▸ **SUPPLIED MATERIAL**
=== Begin Enclosure ===

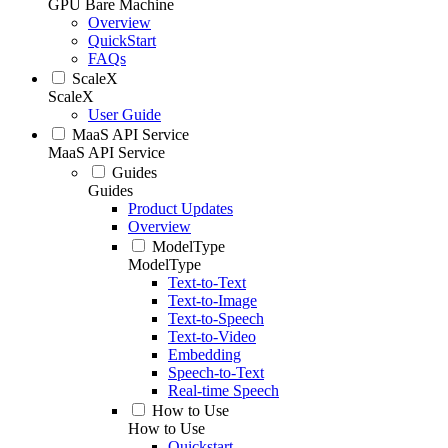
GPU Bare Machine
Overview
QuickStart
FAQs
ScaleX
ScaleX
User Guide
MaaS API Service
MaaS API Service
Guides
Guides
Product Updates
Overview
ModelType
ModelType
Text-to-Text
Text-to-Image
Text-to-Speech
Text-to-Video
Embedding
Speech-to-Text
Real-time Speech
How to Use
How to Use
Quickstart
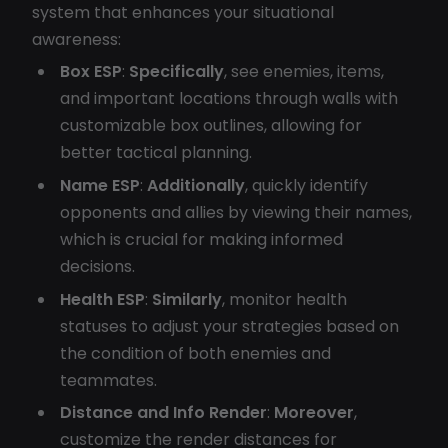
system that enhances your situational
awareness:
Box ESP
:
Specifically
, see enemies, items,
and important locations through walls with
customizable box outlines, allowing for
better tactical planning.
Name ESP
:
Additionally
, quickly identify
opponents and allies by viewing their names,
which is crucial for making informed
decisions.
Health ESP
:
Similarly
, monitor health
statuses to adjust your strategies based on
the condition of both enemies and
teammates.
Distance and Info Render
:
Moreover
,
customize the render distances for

=== End Enclosure ===
=== Begin Enclosure ===

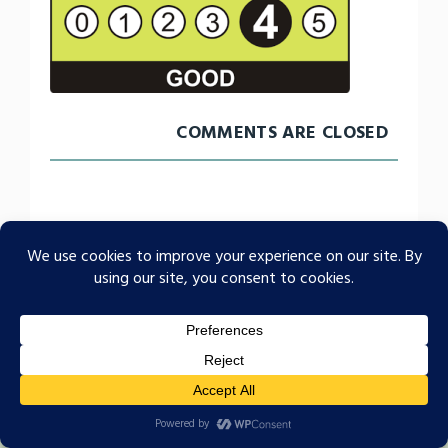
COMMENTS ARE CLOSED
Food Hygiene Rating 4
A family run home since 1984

=== End Enclosure ===
=== Begin Enclosure ===

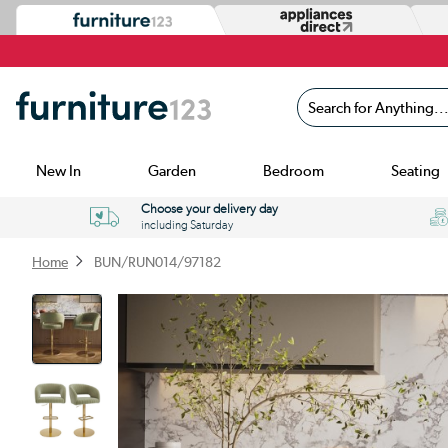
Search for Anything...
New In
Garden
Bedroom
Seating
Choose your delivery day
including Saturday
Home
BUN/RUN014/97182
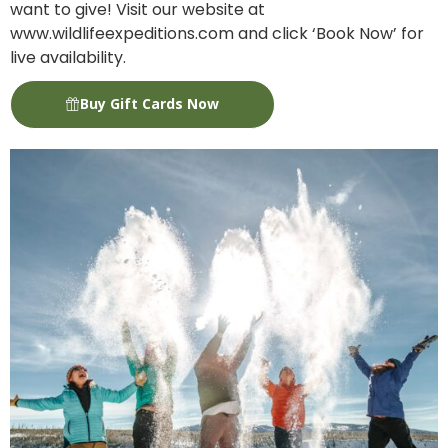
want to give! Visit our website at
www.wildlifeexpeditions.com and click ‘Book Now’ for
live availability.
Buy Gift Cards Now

=== End Enclosure ===

▸ **WORK TO COMPLETE**
Look above for the line with "Text-to-Text" and the line with "better tactical planning.", then copy exactly the lines from the first through the second, both kept, with no pictures.

▸ **WORKED SOLUTION**
Text-to-Text
Text-to-Image
Text-to-Speech
Text-to-Video
Embedding
Speech-to-Text
Real-time Speech
How to Use
How to Use
Quickstart
system that enhances your situational
awareness:
Box ESP
:
Specifically
, see enemies, items,
and important locations through walls with
customizable box outlines, allowing for
better tactical planning.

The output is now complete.